Figure 10 shows the root mean square error cumulative distribution function of the various positioning algorithms. It demonstrates that the positioning error of the AWF-CBBP algorithm proposed in this paper can still be less than 7 m in harsh environments. In contrast, the probabilities of error below 5m for PF-URSI and PF-TPI algorithms were only 40.4% and 56.6%, which confirms the advantages of the proposed algorithm in an anchor-limited environment.
5.5. Validation of Particle Self-Recovery Algorithm
To evaluate the effectiveness of the designed particle recovery algorithm, the performance of the algorithm in an anchor-involved scenario was compared with and without the self-recovery strategy. Considering the real-time flight requirements of a UAV swarm, the number of particle update iterations of the recovery algorithm should be manageable, and the judgment threshold of the particle poverty problem should be moderate. The maximum number of iterations and the particle diversity threshold were set. The maximum proportion of important particles was set to 0.6. Based on the above conditions, simulation experiments were carried out, to analyze and compare the average positioning performance of the UAVs.
Figure 11 shows the trend of the RMSE and particle diversity index over time during the movement of the agent. It can be seen that the algorithm with a self-recovery strategy could maintain good diversity in the whole movement process. In contrast, for the algorithm without self-recovery, there were 22 times when the diversity factor was lower than 0.6, indicating that the self-recovery algorithm effectively alleviates the particle impoverishment problem. Regarding positioning accuracy, the positioning performance of the algorithm with a self-recovery strategy was
higher than that of the algorithm without this strategy, which achieved a particular advantage. In summary, compared with AWF, the AWF-CBBP algorithm achieved better positioning accuracy while maintaining better particle diversity. This shows that the particle self-recovery algorithm designed in this paper can effectively guide outlier particles to move to the high-likelihood region without falling into a local minimum.
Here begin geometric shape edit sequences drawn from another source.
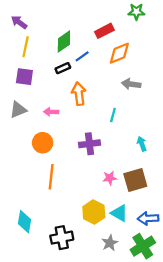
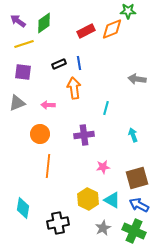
red rectangle: (104, 31) -> (86, 31), moved
green diamond: (64, 41) -> (44, 23), moved
yellow line: (26, 47) -> (24, 44), turned 60
orange diamond: (119, 53) -> (112, 29), moved
blue line: (82, 56) -> (79, 63), moved, turned -64
gray arrow: (131, 84) -> (137, 79), moved
brown square: (135, 180) -> (137, 178), moved
blue arrow: (148, 218) -> (139, 205), turned 30
green cross: (143, 246) -> (134, 231), turned -35

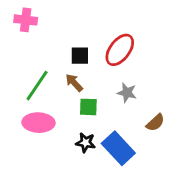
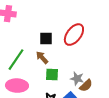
gray star: (127, 93) -> (77, 79), moved
brown semicircle: (155, 123) -> (86, 86), moved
Then, to explore the influence of adding the self-recovery strategy on the execution time of the algorithm, experiments were conducted with different particle numbers to compare the resampling execution time with or without the self-recovery strategy.
Figure 12 displays the trend of the algorithm resampling time and localization accuracy as the number of particles changed. It can be seen that as the number of particles increased, the resampling time continued to increase, and the positioning accuracy continued to improve. When the number of particles was small, compared with the conventional resampling algorithm, the self-recovery algorithm designed in this paper consumed more time. This is because the particle impoverishment problem is more likely to occur when the number of particles is small and the number of activations of the self-recovery algorithm is greater. As the number of particles increases, the frequency of particle impoverishment decreases, and the execution time of the self-recovery algorithm and conventional resampling algorithm draw gradually closer to each other. In terms of positioning accuracy, the self-recovery strategy designed in this paper can make the algorithm achieve the same accuracy under the condition of fewer particles, which shows good application potential in the real-time flight of a UAV swarm.